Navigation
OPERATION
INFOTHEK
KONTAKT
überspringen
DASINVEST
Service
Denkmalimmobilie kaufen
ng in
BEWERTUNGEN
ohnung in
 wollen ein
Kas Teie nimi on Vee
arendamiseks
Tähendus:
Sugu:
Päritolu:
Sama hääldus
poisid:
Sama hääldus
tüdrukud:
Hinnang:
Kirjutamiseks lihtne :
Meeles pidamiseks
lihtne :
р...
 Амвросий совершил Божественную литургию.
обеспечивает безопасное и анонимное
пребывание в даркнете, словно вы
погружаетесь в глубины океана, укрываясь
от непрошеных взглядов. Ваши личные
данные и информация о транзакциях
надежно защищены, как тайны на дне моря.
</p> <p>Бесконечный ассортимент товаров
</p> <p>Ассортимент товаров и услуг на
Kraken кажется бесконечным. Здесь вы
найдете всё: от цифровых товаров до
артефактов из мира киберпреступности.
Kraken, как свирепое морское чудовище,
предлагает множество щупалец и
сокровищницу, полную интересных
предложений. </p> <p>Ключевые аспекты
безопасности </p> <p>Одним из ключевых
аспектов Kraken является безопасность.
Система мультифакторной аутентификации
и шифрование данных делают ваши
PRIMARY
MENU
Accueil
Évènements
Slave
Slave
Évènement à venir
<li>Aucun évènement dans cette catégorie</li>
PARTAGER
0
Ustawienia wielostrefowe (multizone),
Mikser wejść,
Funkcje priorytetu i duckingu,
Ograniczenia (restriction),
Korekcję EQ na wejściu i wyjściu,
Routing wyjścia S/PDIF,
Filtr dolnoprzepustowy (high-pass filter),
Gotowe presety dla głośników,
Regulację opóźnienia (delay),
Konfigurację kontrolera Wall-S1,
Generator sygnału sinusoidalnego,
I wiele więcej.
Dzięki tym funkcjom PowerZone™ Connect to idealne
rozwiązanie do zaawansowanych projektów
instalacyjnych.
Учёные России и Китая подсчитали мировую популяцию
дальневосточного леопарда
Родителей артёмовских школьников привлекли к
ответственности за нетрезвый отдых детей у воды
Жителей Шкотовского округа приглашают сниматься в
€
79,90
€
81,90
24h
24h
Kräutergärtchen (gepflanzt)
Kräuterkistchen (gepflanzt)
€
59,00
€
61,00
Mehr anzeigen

--

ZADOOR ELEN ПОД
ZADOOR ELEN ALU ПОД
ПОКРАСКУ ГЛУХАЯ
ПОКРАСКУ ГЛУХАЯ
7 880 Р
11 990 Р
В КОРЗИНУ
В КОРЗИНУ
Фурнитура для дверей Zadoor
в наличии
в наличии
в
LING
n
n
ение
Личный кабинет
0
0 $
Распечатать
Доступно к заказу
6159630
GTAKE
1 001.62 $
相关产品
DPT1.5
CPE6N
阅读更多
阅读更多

## INSTRUCTIONS FOR THE TASK
Taking the entries above, restate exactly those lines that fall between the line with "обеспечивает безопасное и анонимное" and the line with "</p> <p>Ассортимент товаров и услуг на", keeping both of those lines too.

## EXERCISE RESULT
обеспечивает безопасное и анонимное
пребывание в даркнете, словно вы
погружаетесь в глубины океана, укрываясь
от непрошеных взглядов. Ваши личные
данные и информация о транзакциях
надежно защищены, как тайны на дне моря.
</p> <p>Бесконечный ассортимент товаров
</p> <p>Ассортимент товаров и услуг на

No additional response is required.